Seven years ago I gave up plastic bags for Lent.
Every year it seemed that when I did my Lenten Disciplines, they were self-serving. Changing a dietary pattern, improving my prayer life or decluttering. Things that would make MY life better. So in 2012, I decided to do something that would make the planet better. I gave up using plastic bags.
It was a struggle at first. I would get to the counter at Target and realize that I had, once again, left my reusable bags in the car. So I would put my cart aside, zip up my coat and trudge back to the parking lot to retrieve the bags in my car. I lived in North Dakota and 2012 was a fairly brutal winter, so it took only a few times of doing this before I got in the habit of grabbing my bags before I exited that car.
After 40 days of taking my reusable bags in with me when I went to the store, or refusing a bag when I only had a couple of items that I could put in my purse instead of using a bag, I developed a habit, one that I still have to this day.
Although I don’t eschew plastic bags completely like I did during Lent 2012, more often than not I grab my reusable bags or refuse a bag and put things in my purse. (Of course, that led to the time I forgot I put a half-gallon of milk in my purse, but that is another story …) It really was a life changing Lenten Discipline that benefited more than me.
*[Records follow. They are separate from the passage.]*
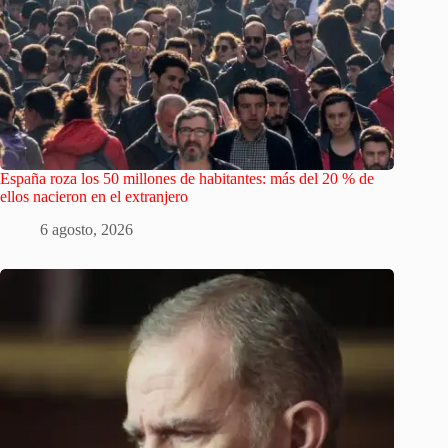
España roza los 50 millones de habitantes: más del 20 % de
ellos nacieron en el extranjero
6 agosto, 2026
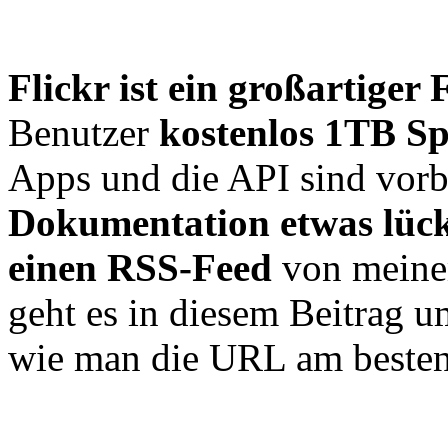
Flickr ist ein großartiger
Benutzer
kostenlos 1TB Sp
Apps und die API sind vorbil
Dokumentation etwas lüc
einen RSS-Feed
von mein
geht es in diesem Beitrag 
wie man die URL am beste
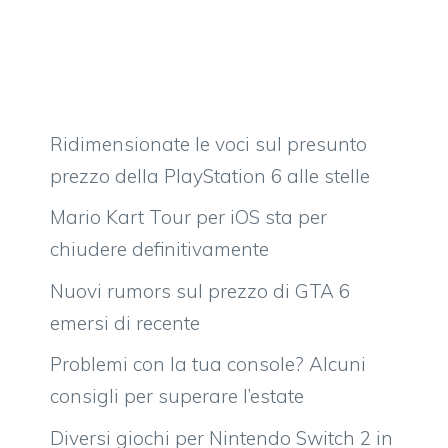
Ridimensionate le voci sul presunto
prezzo della PlayStation 6 alle stelle
Mario Kart Tour per iOS sta per
chiudere definitivamente
Nuovi rumors sul prezzo di GTA 6
emersi di recente
Problemi con la tua console? Alcuni
consigli per superare l’estate
Diversi giochi per Nintendo Switch 2 in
This year, I am taking on a similar challenge as one of my Lenten Disciplines. Having read and seen so much about the destruction plastic straws are causing our planet, I am giving up plastic straws this Lent. My Amazon order of reusable straws arrived Monday and they are already in my purse. They may also come in handy if I leave any more milk in there.
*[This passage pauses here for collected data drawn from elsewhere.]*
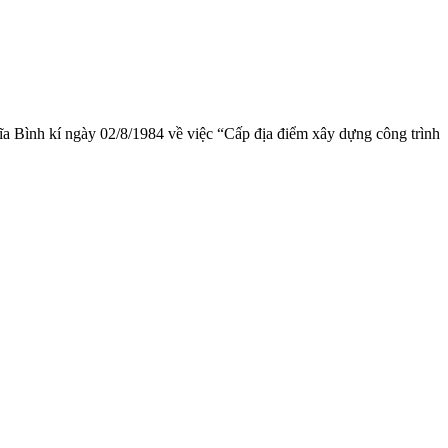
 Bình kí ngày 02/8/1984 về việc “Cấp địa điểm xây dựng công trình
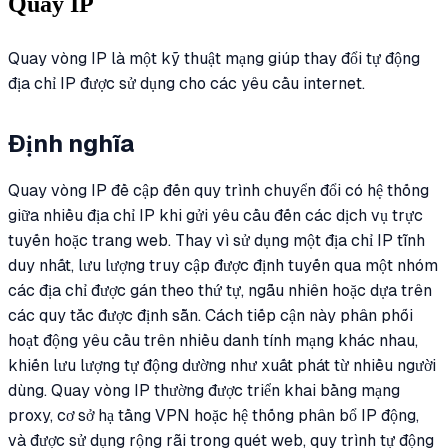
Quay IP
Quay vòng IP là một kỹ thuật mạng giúp thay đổi tự động
địa chỉ IP được sử dụng cho các yêu cầu internet.
Định nghĩa
Quay vòng IP đề cập đến quy trình chuyển đổi có hệ thống
giữa nhiều địa chỉ IP khi gửi yêu cầu đến các dịch vụ trực
tuyến hoặc trang web. Thay vì sử dụng một địa chỉ IP tĩnh
duy nhất, lưu lượng truy cập được định tuyến qua một nhóm
các địa chỉ được gán theo thứ tự, ngẫu nhiên hoặc dựa trên
các quy tắc được định sẵn. Cách tiếp cận này phân phối
hoạt động yêu cầu trên nhiều danh tính mạng khác nhau,
khiến lưu lượng tự động dường như xuất phát từ nhiều người
dùng. Quay vòng IP thường được triển khai bằng mạng
proxy, cơ sở hạ tầng VPN hoặc hệ thống phân bổ IP động,
và được sử dụng rộng rãi trong quét web, quy trình tự động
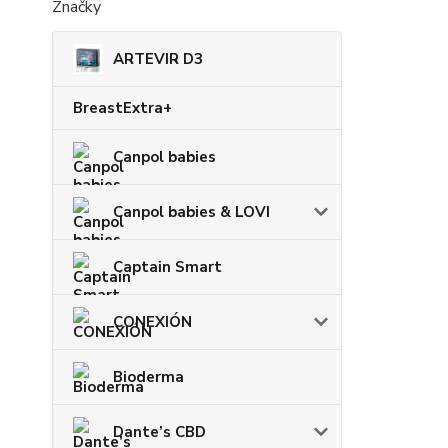
Značky
ARTEVIR D3
BreastExtra+
Canpol babies
Canpol babies & LOVI
Captain Smart
CONEXIÓN
Bioderma
Dante’s CBD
I like the idea of incorporating a discipline that will help me think about more than just myself and my needs — to move me to a more global way of thinking. Too often, we can become self-centered in our disciplines. Not that it is wrong to take on a discipline that will improve our lives. Far from it. That can be life-changing as well, but I like a broader, more holistic approach.
When Jesus was asked what the greatest commandment was, he said, “You shall love the Lord your God with all of our heart and all of our soul and all of our mind.” And the a second is like it: “You shall love our neighbors as yourself.” (Matthew 2: 37-38.)
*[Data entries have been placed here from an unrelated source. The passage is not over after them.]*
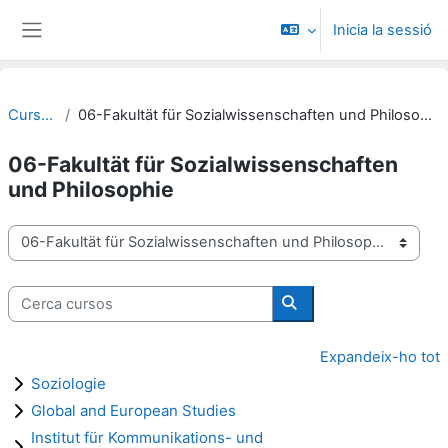
Ves al contingut principal
Inicia la sessió
Panell lateral
Cursos
06-Fakultät für Sozialwissenschaften und Philosophie
06-Fakultät für Sozialwissenschaften
und Philosophie
Categories de cursos
Cerca cursos
Cerca cursos
Expandeix-ho tot
Soziologie
Global and European Studies
Institut für Kommunikations- und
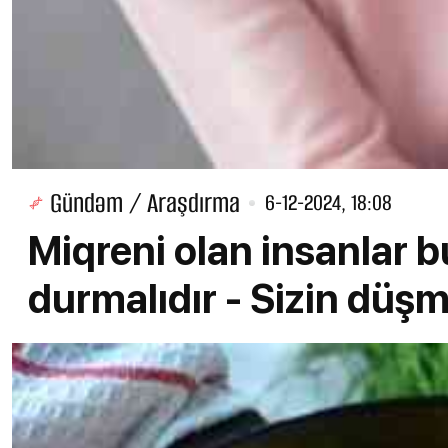
Gündəm / Araşdırma
6-12-2024, 18:08
Miqreni olan insanlar 
durmalıdır - Sizin düşm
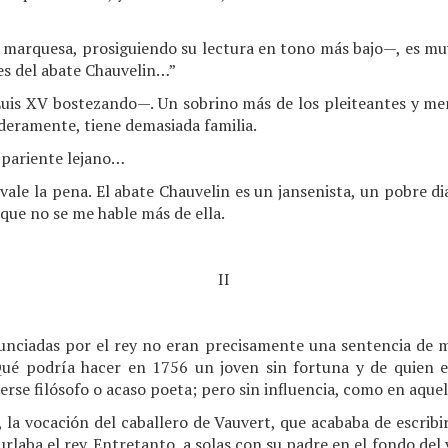
a marquesa, prosiguiendo su lectura en tono más bajo—, es mu
es del abate Chauvelin…”
 Luis XV bostezando—. Un sobrino más de los pleiteantes y me
deramente, tiene demasiada familia.
 pariente lejano…
ale la pena. El abate Chauvelin es un jansenista, un pobre dia
 que no se me hable más de ella.
II
unciadas por el rey no eran precisamente una sentencia de m
¿Qué podría hacer en 1756 un joven sin fortuna y de quien e
rse filósofo o acaso poeta; pero sin influencia, como en aquel 
 la vocación del caballero de Vauvert, que acababa de escribir
urlaba el rey. Entretanto, a solas con su padre en el fondo del 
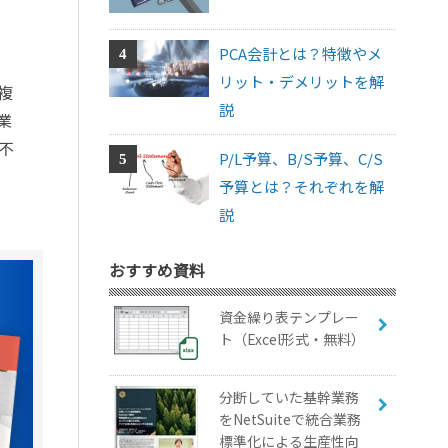
PCA会計とは？特徴やメ
リット・デメリットを解
複
説
業
不
P/L予算、B/S予算、C/S
予算とは？それぞれを解
説
おすすめ資料
資金繰り表テンプレー
ト（Excel形式・無料）
分断していた基幹業務
をNetSuiteで統合業務
標準化による生産性向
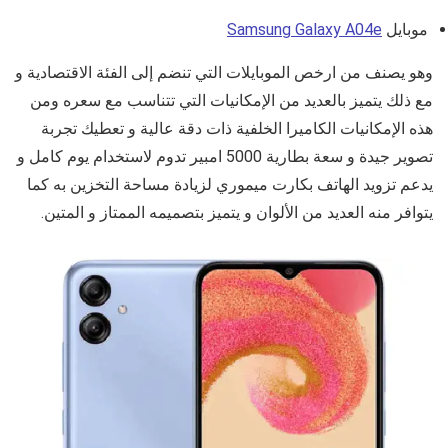
موبايل
Samsung Galaxy A04e
وهو يصنف من ارخص الموبايلات التي تنضم إلى الفئة الاقتصادية و
مع ذلك يتميز بالعديد من الإمكانيات التي تتناسب مع سعره ومن
هذه الإمكانيات الكاميرا الخلفية ذات دقة عالية و تعطيك تجربة
تصوير جيدة و سعة بطارية 5000 امبير تدوم لاستخدام يوم كامل و
يدعم تزويد الهاتف بكارت ميموري لزيادة مساحة التخزين به كما
يتوافر منه العديد من الألوان و يتميز بتصميمه الممتاز و المتين.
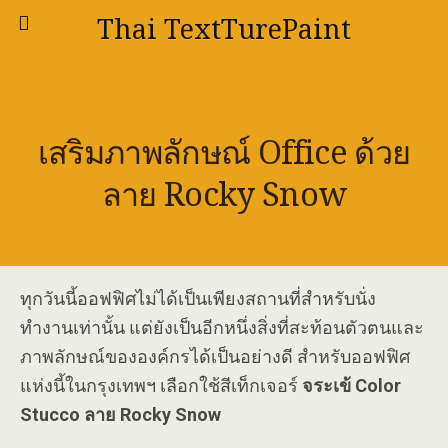
Thai TextTurePaint
เสริมภาพลักษณ์ Office ด้วย
ลาย Rocky Snow
ทุกวันนี้ออฟฟิศไม่ได้เป็นเพียงสถานที่สำหรับนั่ง
ทำงานเท่านั้น แต่ยังเป็นอีกหนึ่งสิ่งที่สะท้อนตัวตนและ
ภาพลักษณ์ขององค์กรได้เป็นอย่างดี สำหรับออฟฟิศ
แห่งนี้ในกรุงเทพฯ เลือกใช้สีเท็กเจอร์
จระเข้ Color
Stucco ลาย Rocky Snow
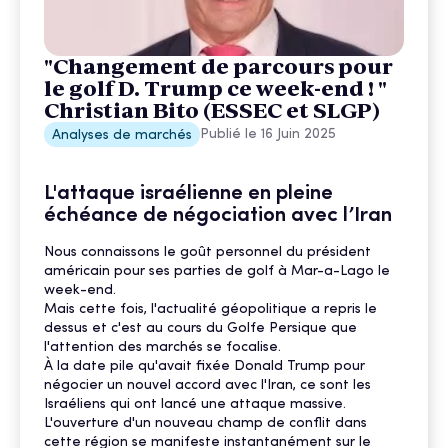
"Changement de parcours pour
le golf D. Trump ce week-end ! "
Christian Bito (ESSEC et SLGP)
Publié le
16 Juin 2025
Analyses de marchés
L'attaque israélienne en pleine
échéance de négociation avec l’Iran
Nous connaissons le goût personnel du président
américain pour ses parties de golf à Mar-a-Lago le
week-end.
Mais cette fois, l'actualité géopolitique a repris le
dessus et c'est au cours du Golfe Persique que
l'attention des marchés se focalise.
À la date pile qu'avait fixée Donald Trump pour
négocier un nouvel accord avec l'Iran, ce sont les
Israéliens qui ont lancé une attaque massive.
L'ouverture d'un nouveau champ de conflit dans
cette région se manifeste instantanément sur le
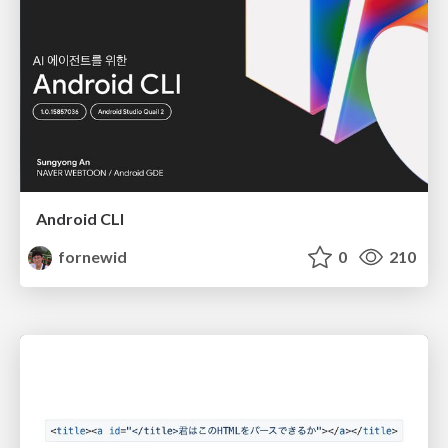
Android CLI
fornewid
0
210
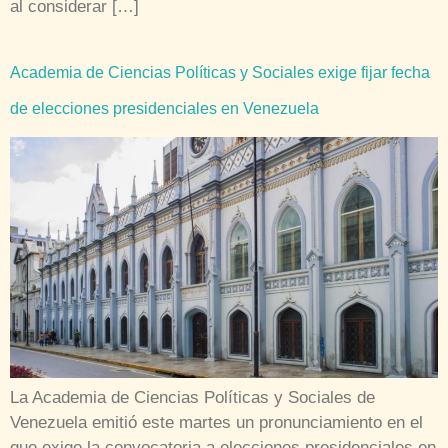
al considerar […]
Academia de Ciencias Políticas y Sociales exige fijar fecha
de elecciones presidenciales en Venezuela
La Academia de Ciencias Políticas y Sociales de
Venezuela emitió este martes un pronunciamiento en el
que exige la convocatoria a elecciones presidenciales en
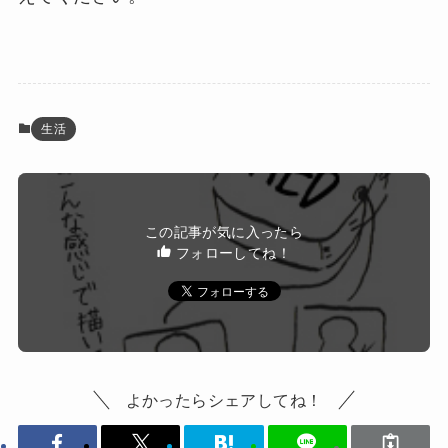
生活
この記事が気に入ったら
フォローしてね！
よかったらシェアしてね！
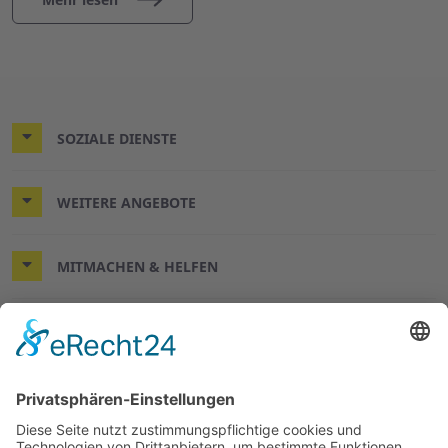
SOZIALE DIENSTE
WEITERE ANGEBOTE
MITMACHEN & HELFEN
© 2026 Arbeiter-Samariter-Bund Kreisverband Nienburg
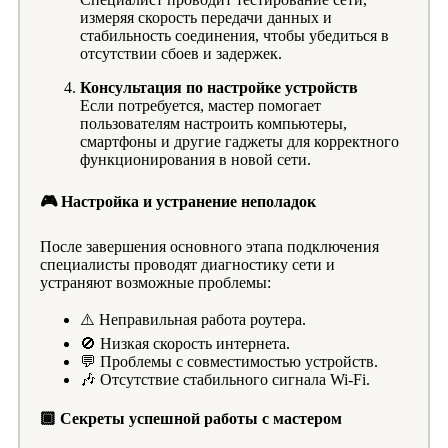
измеряя скорость передачи данных и
стабильность соединения, чтобы убедиться в
отсутствии сбоев и задержек.
Консультация по настройке устройств
Если потребуется, мастер помогает
пользователям настроить компьютеры,
смартфоны и другие гаджеты для корректного
функционирования в новой сети.
🎮 Настройка и устранение неполадок
После завершения основного этапа подключения
специалисты проводят диагностику сети и
устраняют возможные проблемы:
⚠️ Неправильная работа роутера.
🚫 Низкая скорость интернета.
💬 Проблемы с совместимостью устройств.
🎶 Отсутствие стабильного сигнала Wi-Fi.
🏾 Секреты успешной работы с мастером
Our Lenten discipline can pattern what Jesus lifted up as most important — doing something that shows our love for God, something that shows our love for our neighbor and something that shows our love for ourselves. For example, doing something that encourages spiritual growth, something that impacts the world, and something that makes you healthier or improves your life.
This Lent rather than simply “giving something up,” perhaps view it is a chance to reflect seriously on what you want to do to set this season apart as you seek to be a better disciple.
By showing your faithfulness through love of neighbor, God and yourself, Lent can be about more than what you give up. It is a chance to take something up to make a change for the better in your own life and in the world.